Lisa Marie Presley (Memphis, 1º febbraio 1968 – Los Angeles, 12 gennaio 2023).
Il 12 gennaio qualcuno, là fuori, a Memphis, deve aver davvero spento le luci: e così facendo si è portato via Lisa Marie Presley, unica figlia di Elvis e Priscilla. In quel posto rimasto vuoto, in quel dannato parco funebre sul retro di Graceland, di cui cantava in Lights Out, esordio tristemente premonitore del 2003, Lisa Marie tornerà, decisamente troppo presto, ad abbracciare i suoi.
Quando si è figli di grandi artisti, si è quasi sempre artisticamente destinati all’inesistenza. Ma Lisa Marie Presley ha chiesto alla vita di non essere soltanto un nome stampato sull’aereo privato di un padre enorme o la bambina svegliata nel sonno e portata via da Graceland da Priscilla, nella notte dell’addio.

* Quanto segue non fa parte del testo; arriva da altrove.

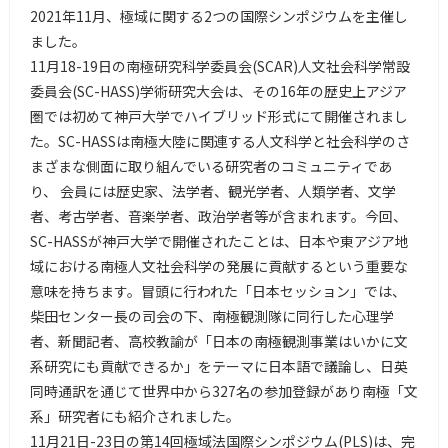
2021年11月、極域に関する2つの国際シンポジウムを主催し
ました。
11月18-19日の南極研究科学委員会(SCAR)人文社会科学常設
委員会(SC-HASS)学術研究大会は、その16年の歴史上アジア
圏では初めて神戸大学でハイブリッド形式にて開催されまし
た。SC-HASSは南極大陸に関連する人文科学と社会科学のさ
まざまな側面に取り組んでいる研究者のコミュニティであ
り、 会員には歴史家、法学者、観光学者、人類学者、文学
者、考古学者、音楽学者、政治学者等が含まれます。今回、
SC-HASSが神戸大学で開催されたことは、日本や東アジア地
域における南極人文社会科学の発展に貢献するという重要な
意味を持ちます。冒頭に行われた「日本セッション」では、
柴田センター長の司会の下、南極観測隊に同行した心理学
者、新聞記者、高校教諭が「日本の南極観測事業はいかに文
系研究にも貢献できるか」をテーマに日本語で議論し、日英
同時通訳を通じて世界中から327名の参加登録があり南極「文
系」研究者にも紹介されました。
11月21日-23日の第14回極域法国際シンポジウム(PLS)は、完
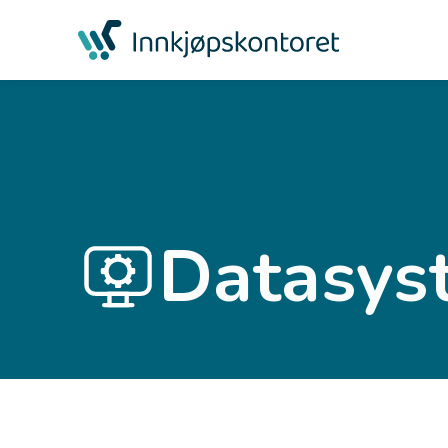
Datasys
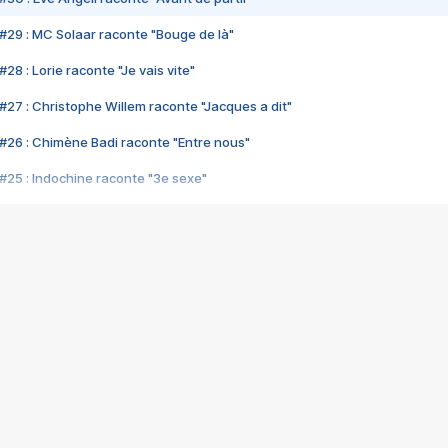
#29 : MC Solaar raconte "Bouge de là"
28 : Lorie raconte "Je vais vite"
#27 : Christophe Willem raconte "Jacques a dit"
#26 : Chimène Badi raconte "Entre nous"
#25 : Indochine raconte "3e sexe"
#24 : Zaho raconte "C'est chelou"
#23 : Patrick Bruel raconte "Au café des délices"
#22 : Kyo raconte "Le chemin"
#21 : Nolwenn Leroy raconte "Cassé"
#20 : Patrick Hernandez raconte "Born to be alive"
#19 : Lorie raconte "Près de moi"
#18 : Michael Jones raconte "A nos actes manqués" (avec Jean-Jacque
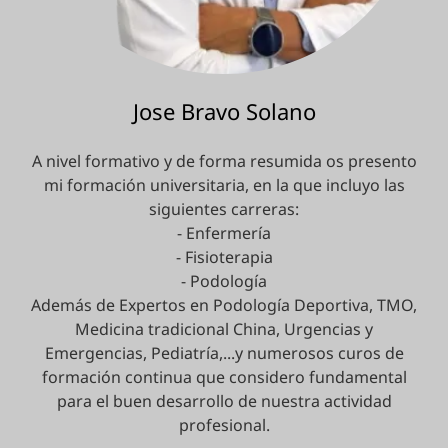
Jose Bravo Solano
A nivel formativo y de forma resumida os presento
mi formación universitaria, en la que incluyo las
siguientes carreras:
- Enfermería
- Fisioterapia
- Podología
Además de Expertos en Podología Deportiva, TMO,
Medicina tradicional China, Urgencias y
Emergencias, Pediatría,...y numerosos curos de
formación continua que considero fundamental
para el buen desarrollo de nuestra actividad
profesional.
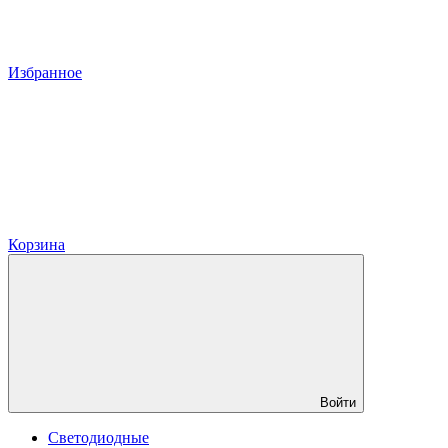
Избранное
Корзина
Войти
Светодиодные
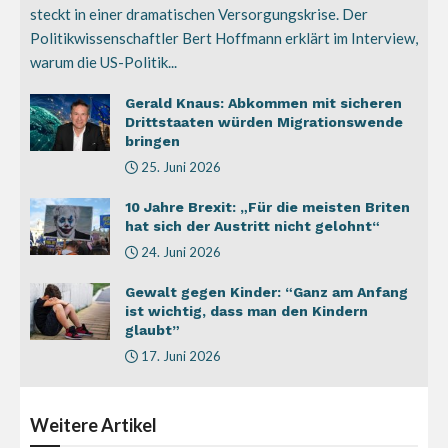
steckt in einer dramatischen Versorgungskrise. Der
Politikwissenschaftler Bert Hoffmann erklärt im Interview,
warum die US-Politik...
Gerald Knaus: Abkommen mit sicheren
Drittstaaten würden Migrationswende
bringen
25. Juni 2026
10 Jahre Brexit: „Für die meisten Briten
hat sich der Austritt nicht gelohnt“
24. Juni 2026
Gewalt gegen Kinder: “Ganz am Anfang
ist wichtig, dass man den Kindern
glaubt”
17. Juni 2026
Weitere
Artikel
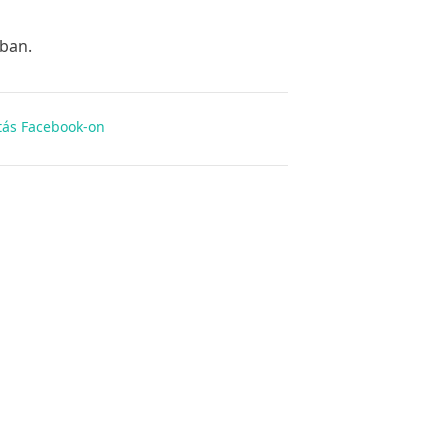
óban.
ás Facebook-on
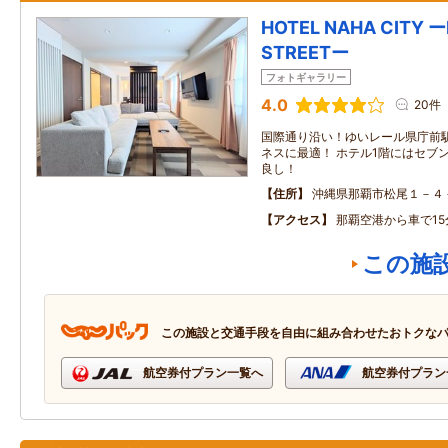
HOTEL NAHA CITY 
STREETー
フォトギャラリー
4.0
20件
国際通り沿い！ゆいレール県庁前
ネスに最適！ ホテル1階にはセブ
良し！
住所
沖縄県那覇市松尾１－４
アクセス
那覇空港から車で15
この施
この施設と交通手段を自由に組み合わせたおトクな
航空券付プラン一覧へ
航空券付プラン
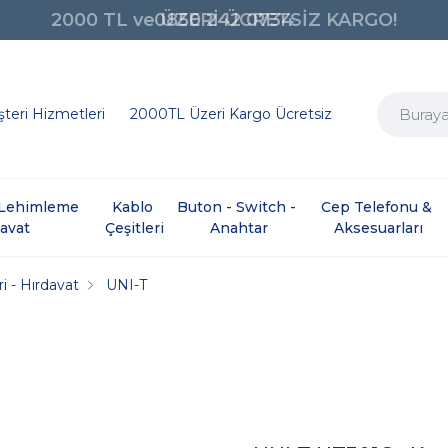
0850 242 0734
teri Hizmetleri
2000TL Üzeri Kargo Ücretsiz
e Lehimleme 
Kablo 
Buton - Switch - 
Cep Telefonu & 
davat
Çeşitleri
Anahtar
Aksesuarları
i - Hırdavat
UNI-T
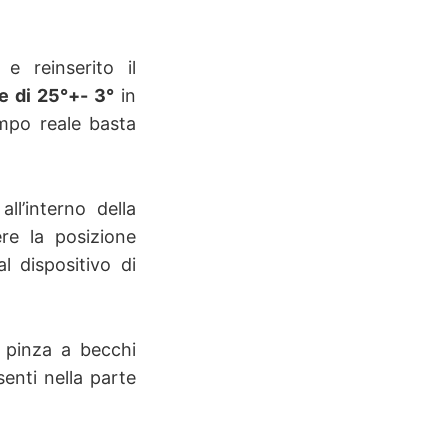
e reinserito il
e di 25°+- 3°
in
empo reale basta
ll’interno della
re la posizione
l dispositivo di
a pinza a becchi
senti nella parte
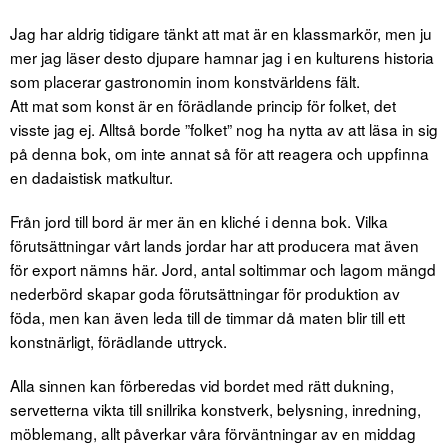
Jag har aldrig tidigare tänkt att mat är en klassmarkör, men ju
mer jag läser desto djupare hamnar jag i en kulturens historia
som placerar gastronomin inom konstvärldens fält.
Att mat som konst är en förädlande princip för folket, det
visste jag ej. Alltså borde ”folket” nog ha nytta av att läsa in sig
på denna bok, om inte annat så för att reagera och uppfinna
en dadaistisk matkultur.
Från jord till bord är mer än en kliché i denna bok. Vilka
förutsättningar vårt lands jordar har att producera mat även
för export nämns här. Jord, antal soltimmar och lagom mängd
nederbörd skapar goda förutsättningar för produktion av
föda, men kan även leda till de timmar då maten blir till ett
konstnärligt, förädlande uttryck.
Alla sinnen kan förberedas vid bordet med rätt dukning,
servetterna vikta till snillrika konstverk, belysning, inredning,
möblemang, allt påverkar våra förväntningar av en middag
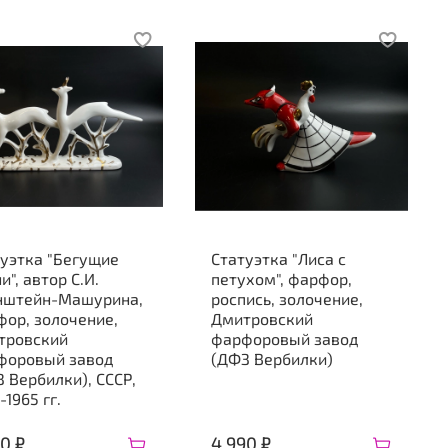
уэтка "Бегущие
Статуэтка "Лиса с
и", автор С.И.
петухом", фарфор,
нштейн-Машурина,
роспись, золочение,
ор, золочение,
Дмитровский
тровский
фарфоровый завод
форовый завод
(ДФЗ Вербилки)
 Вербилки), СССР,
-1965 гг.
0 ₽
4 990 ₽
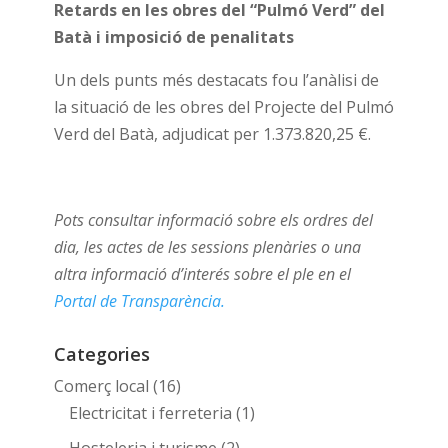
Retards en les obres del “Pulmó Verd” del
Batà i imposició de penalitats
Un dels punts més destacats fou l’anàlisi de
la situació de les obres del Projecte del Pulmó
Verd del Batà, adjudicat per 1.373.820,25 €.
Pots consultar informació sobre els ordres del
dia, les actes de les sessions plenàries o una
altra informació d’interés sobre el ple en el
Portal de Transparència.
Categories
Comerç local
(16)
Electricitat i ferreteria
(1)
Hosteleria i turisme
(2)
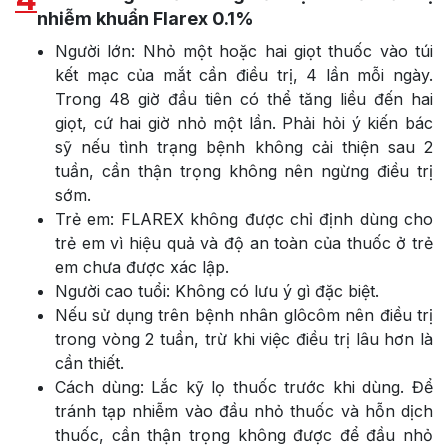
nhiễm khuẩn Flarex 0.1%
Người lớn: Nhỏ một hoặc hai giọt thuốc vào túi
kết mạc của mắt cần điều trị, 4 lần mỗi ngày.
Trong 48 giờ đầu tiên có thể tăng liều đến hai
giọt, cứ hai giờ nhỏ một lần. Phải hỏi ý kiến bác
sỹ nếu tình trạng bệnh không cải thiện sau 2
tuần, cần thận trọng không nên ngừng điều trị
sớm.
Trẻ em: FLAREX không được chỉ định dùng cho
trẻ em vì hiệu quả và độ an toàn của thuốc ở trẻ
em chưa được xác lập.
Người cao tuổi: Không có lưu ý gì đặc biệt.
Nếu sử dụng trên bệnh nhân glôcôm nên điều trị
trong vòng 2 tuần, trừ khi việc điều trị lâu hơn là
cần thiết.
Cách dùng: Lắc kỹ lọ thuốc trước khi dùng. Để
tránh tạp nhiễm vào đầu nhỏ thuốc và hỗn dịch
thuốc, cần thận trọng không được để đầu nhỏ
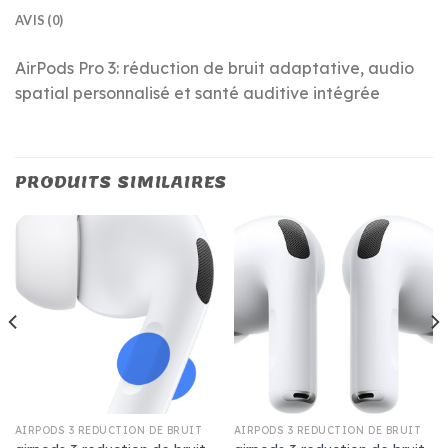
AVIS (0)
AirPods Pro 3: réduction de bruit adaptative, audio
spatial personnalisé et santé auditive intégrée
PRODUITS SIMILAIRES
AIRPODS 3 REDUCTION DE BRUIT
AIRPODS 3 REDUCTION DE BRUIT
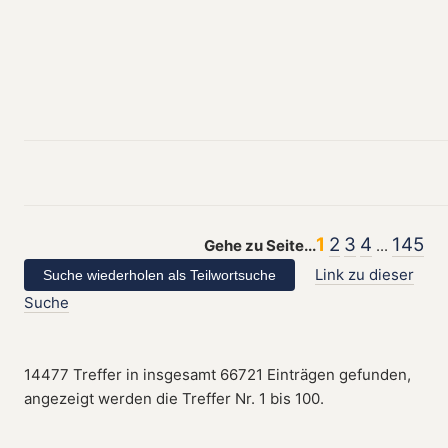
1
2
3
4
145
Gehe zu Seite...
...
Link zu dieser
Suche
14477 Treffer in insgesamt 66721 Einträgen gefunden,
angezeigt werden die Treffer Nr. 1 bis 100.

Chi scrive è convinto, al di là del rito del commiato, che lo sforzo di non passare in giudicato come l’ombra senza dimensione di un padre impossibile non sia stato speso inutilmente. E questa bambina difficile e mai del tutto cresciuta, che dichiarò di aver coabitato da sempre con la morte, merita quantomeno, nel giorno dei saluti, di non essere sepolta sotto il glamour nero di una vita costellata di lutti familiari, cadute personali e matrimoni impossibili.
Tre dischi per ricordarla
Lisa Marie ha tentato la sua sfida della libertà lungo la strada della musica, cioè, per la figlia unigenita di Elvis, sul sentiero lastricato delle peggiori previsioni e dei rischi più ingrati. Ben consapevole che così facendo il fantasma del padre non sarebbe stato “a million miles behind”, come canta ancora in Lights Out, ma ben fermo davanti a lei e che in quell’abbraccio avrebbe finito per cadere e forse soffocare.
Tre album in venti anni, che l’hanno vista virare dal rock mainstream e ripetitivo di To Whom It May Concern (2003) alle atmosfere più morbide e intrise di ombre country e blues dell’ultimo Storm & Grace (2012), passando per il non memorabile rock radiofonico di Now What (2005).
Non è un capolavoro, Storm & Grace, ma un frutto onesto e ricco di succhi gradevoli, cantato con intensità da una voce a cui la vita aveva portato spessore. Cresciuto fuori dal giardino di Graceland, non privo di meditata mestizia e disinganno, ricco di ballate dolorose, assorte e corrugate, ma anche di scatti ritmici, merita di essere tirato fuori dai cassetti e riascoltato oggi.
Storm & Grace ci servirà, quantomeno, a ricordarla come ci piace pensare Lisa Marie avrebbe voluto. Come una figlia che ha tentato la sua faticosa strada fuori dalle fauci gigantesche di un’ombra ingestibile, lasciando dietro di sé qualche briciola d’arte. Non soltanto come la sorridente bambina in braccio ad un padre gigante, amorevole ed assente nelle sbiadite foto della sua infanzia; mai come un nome sul jet di una star.